The same unique structure that makes plastic so versatile also makes it susceptible to breaking down into harmful micro- and nanoscale particles.
The world is saturated with trillions of microscopic and nanoscopic plastic particles, some smaller than a virus, making them small enough to interfere with cellular function and even alter DNA. Researchers have found these particles in nearly every environment they've studied, from Antarctic snow to human blood.
In a new study, scientists have mapped out the molecular mechanisms behind the widespread formation of these tiny plastic fragments. Since plastic first entered the market 75 years ago, its use has become nearly universal—and so has the presence of nanoplastics.
The same properties that make plastic durable and flexible also make it susceptible to breaking down into nanoscale pieces. This breakdown is especially common in the 75-80% of plastics classified as semicrystalline polymers. The research was led by Sanat Kumar, Michael Bykhovsky, and Charo Gonzalez-Bykhovsky, professors of Chemical Engineering at Columbia Engineering.

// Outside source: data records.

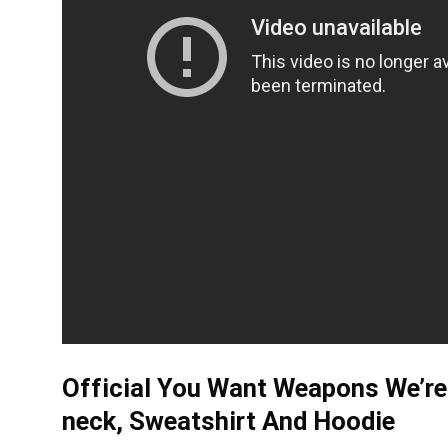
Official You Want Weapons We’re 
neck, Sweatshirt And Hoodie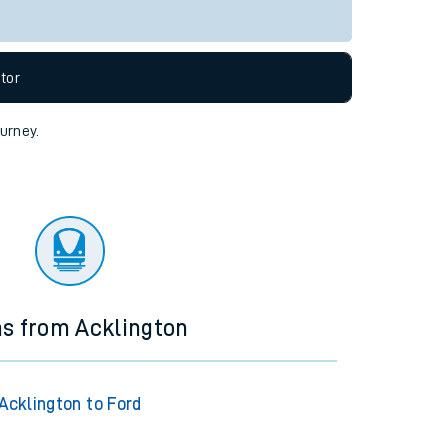
tor
ourney.
ns from Acklington
Acklington to Ford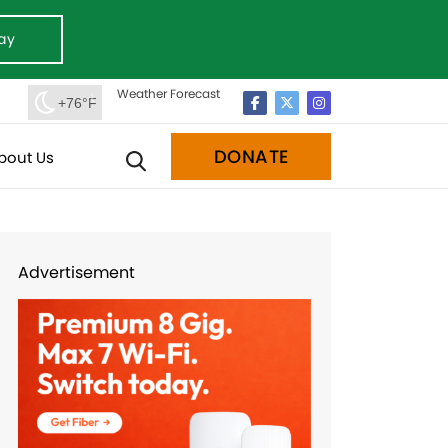
ay
Weather Forecast
+76°F
DONATE
bout Us
Advertisement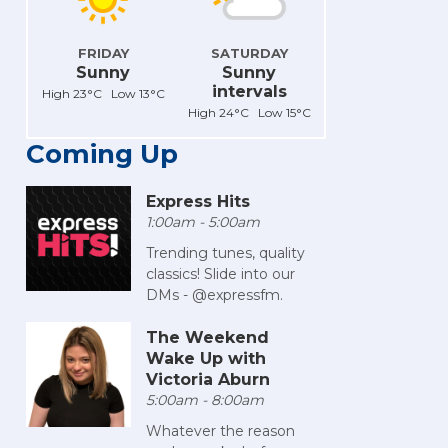
FRIDAY
SATURDAY
Sunny
Sunny
intervals
High 23°C Low 13°C
High 24°C Low 15°C
Coming Up
Express Hits
1:00am - 5:00am
Trending tunes, quality
classics! Slide into our
DMs - @expressfm.
The Weekend
Wake Up with
Victoria Aburn
5:00am - 8:00am
Whatever the reason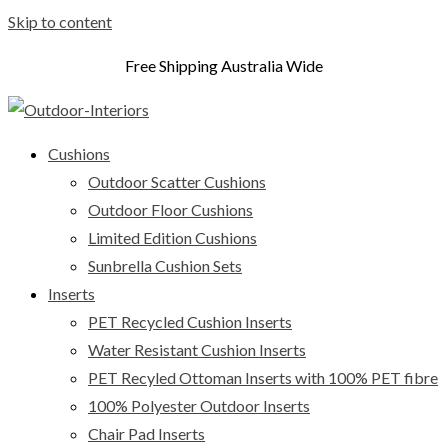
Skip to content
Free Shipping Australia Wide
Cushions
Outdoor Scatter Cushions
Outdoor Floor Cushions
Limited Edition Cushions
Sunbrella Cushion Sets
Inserts
PET Recycled Cushion Inserts
Water Resistant Cushion Inserts
PET Recyled Ottoman Inserts with 100% PET fibre
100% Polyester Outdoor Inserts
Chair Pad Inserts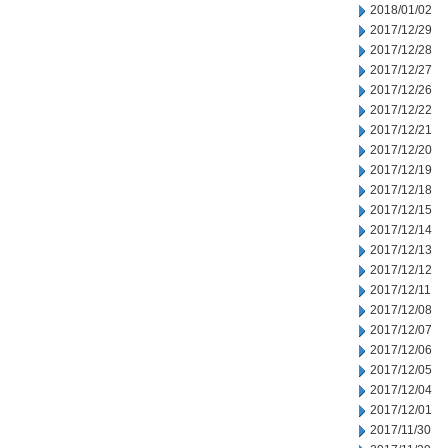
2018/01/02
2017/12/29
2017/12/28
2017/12/27
2017/12/26
2017/12/22
2017/12/21
2017/12/20
2017/12/19
2017/12/18
2017/12/15
2017/12/14
2017/12/13
2017/12/12
2017/12/11
2017/12/08
2017/12/07
2017/12/06
2017/12/05
2017/12/04
2017/12/01
2017/11/30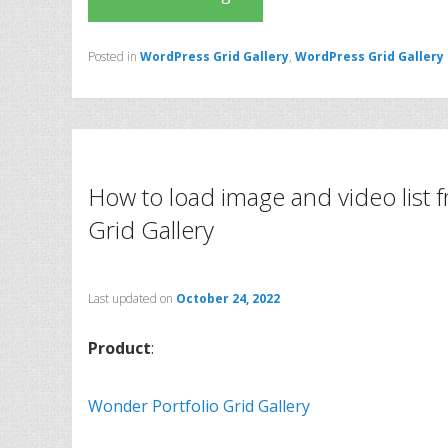
Posted in
WordPress Grid Gallery
,
WordPress Grid Gallery
How to load image and video list
Grid Gallery
Last updated on
October 24, 2022
Product
:
Wonder Portfolio Grid Gallery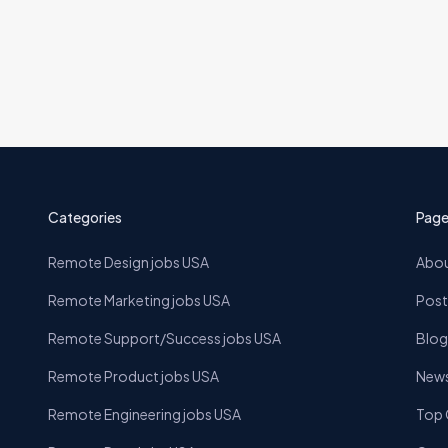
Categories
Page
Remote Design jobs USA
Abou
Remote Marketing jobs USA
Post
Remote Support/Success jobs USA
Blog
Remote Product jobs USA
News
Remote Engineering jobs USA
Top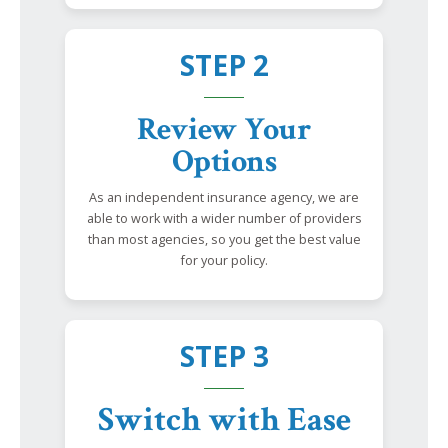
STEP 2
Review Your
Options
As an independent insurance agency, we are
able to work with a wider number of providers
than most agencies, so you get the best value
for your policy.
STEP 3
Switch with Ease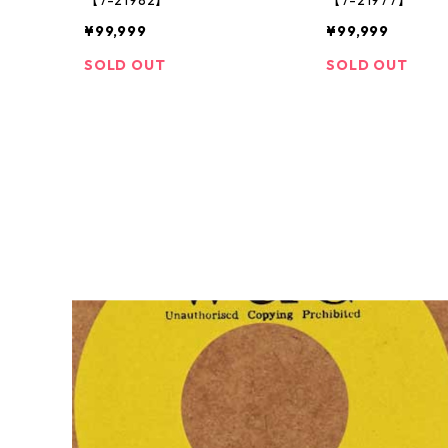
¥99,999
¥99,999
SOLD OUT
SOLD OUT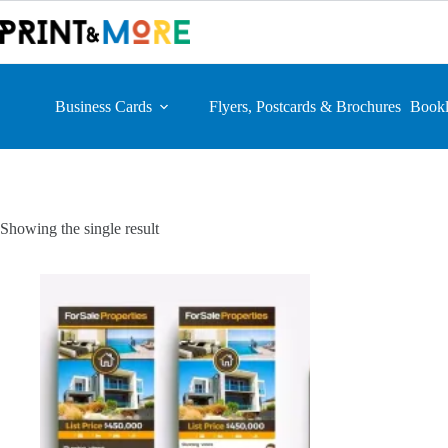
Skip
to
content
Business Cards
Flyers, Postcards & Brochures
Bookl
Showing the single result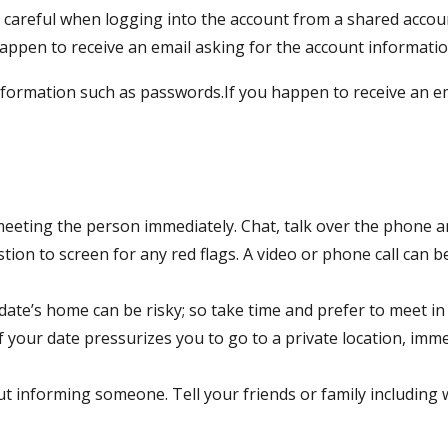
careful when logging into the account from a shared accoun
ppen to receive an email asking for the account information
formation such as passwords.If you happen to receive an em
eeting the person immediately. Chat, talk over the phone a
tion to screen for any red flags. A video or phone call can 
ate’s home can be risky; so take time and prefer to meet in p
If your date pressurizes you to go to a private location, imm
t informing someone. Tell your friends or family includin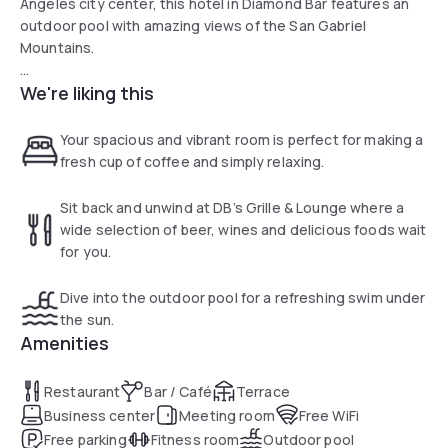
Angeles city center, this hotel in Diamond Bar features an
outdoor pool with amazing views of the San Gabriel
Mountains.
We're liking this
The Holiday Inn Diamond Bar - Pomona offers free high-
speed internet access and a modern 24-hour fitness
center. Breakfast, lunch and dinner are served at the on-
Your spacious and vibrant room is perfect for making a
site restaurant, DB's Grille, which features a variety of menu
fresh cup of coffee and simply relaxing.
items.
Sit back and unwind at DB’s Grille & Lounge where a
Angels Stadium sporting venue, Disneyland theme park and
wide selection of beer, wines and delicious foods wait
the Hsi Lai Temple, a traditional Chinese Buddhist
for you.
monastery, are all only a short drive from the Diamond Bar
Holiday Inn. Other area attractions include the Big League
Dive into the outdoor pool for a refreshing swim under
Dreams sports park and the Ontario Mills Mall.
the sun.
Amenities
Restaurant
Bar / Café
Terrace
Business center
Meeting room
Free WiFi
Free parking
Fitness room
Outdoor pool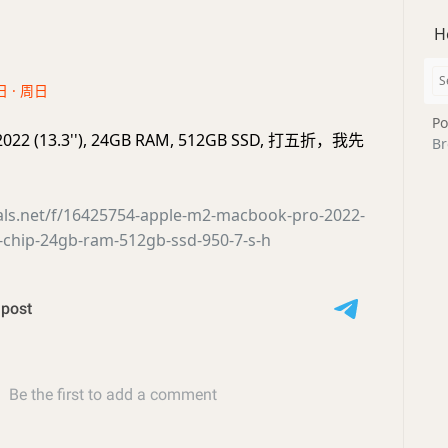
H
日 · 周日
Po
2022 (13.3''), 24GB RAM, 512GB SSD, 打五折，我先
Br
eals.net/f/16425754-apple-m2-macbook-pro-2022-
-chip-24gb-ram-512gb-ssd-950-7-s-h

If you look at a piece of plastic through a powerful microscope, you'll see alternating layers of hard material and soft material. In the hard layers, plastic molecules are rigidly organized in strong crystal structures. In the soft layers, the molecules lack structure and form a soft, amorphous mass.
When thousands of these layers are stacked together, they create a material that's lightweight, durable, and extremely versatile. Importantly these materials derive their unique properties through the connectivity between the soft and hard phases.
In a paper published March 28 in Nature Communications, the researchers explain how nanoplastics form. They discovered that the process begins in the soft layers, which grow weaker over time due to environmental degradation and can break off even when the plastic is not under stress. By themselves, these soft pieces break down quickly in the environment. Problems arise when the failure of a soft layer allows hard layers to break off. These crystalline fragments are the nano- and microplastics that can persist in the environment for centuries and cause significant damage in living things, including humans.
We sat down with Kumar to learn more about this work.
How does this paper contribute to our understanding of nanoplastics?
There is a lot of anecdotal evidence of nanoplastics — people have found them all over the place and seen them form — but no one had determined the mechanisms behind how they form.
What did you discover?
75% of all plastic used has sort of a brick-and-mortar structure. It's made of really thin alternating layers: hard, soft, hard, soft, and so on. We've known since the 1950s that the soft stuff is holding the hard stuff together.
What we show in the new study is how easily those soft connectors break even under quiescent conditions such as in a landfill. Once that layer fails, the hard segments have nowhere to go — they scatter into the environment.
Why is that a problem?
These pieces float around, and some end up in human bodies. The smallest pieces pass through cells and into the nucleus, where they can start messing with DNA. Nano- and microplastics, which seem to have similar sizes and shapes to asbestos, raise the potential that they could cause cancer, heart disease/stroke, and other diseases.
Is there an engineering solution to address this problem?
Our results suggest that engineering the architecture of the soft layers to be more resilient would decrease the amount of crystalline fragments that break off.
Clearly, focus needs to be placed on this point to reduce the amount of micro and nano plastics created by normal polymer degradation.
How can better understanding nanoplastics improve human health?
Only 2% of plastics are recycled, mostly because it's too expensive. But if you just throw plastic into the environment, it creates micro- and nanoplastics that look like they are going to cause health problems.
If you think about it that way, if you have to choose between the health problems that could be created by the nanoplastics vs. the cost of recycling, then maybe it's actually cheaper to recycle.
Reference: "Mechanism of quiescent nanoplastic formation from semicrystalline polymers" by Nicholas F. Mendez, Vivek Sharma, Michele Valsecchi, Vighnesh Pai, Johnny K. Lee, Linda S. Schadler, Alejandro J. Müller, Shelby Watson-Sanders, Mark Dadmun, Guruswamy Kumaraswamy and Sanat K. Kumar, 28 March 2025, Nature Communications.
DOI: 10.1038/s41467-025-58233-3
The study was funded by the U.S. National Science Foundation and the Basque Government.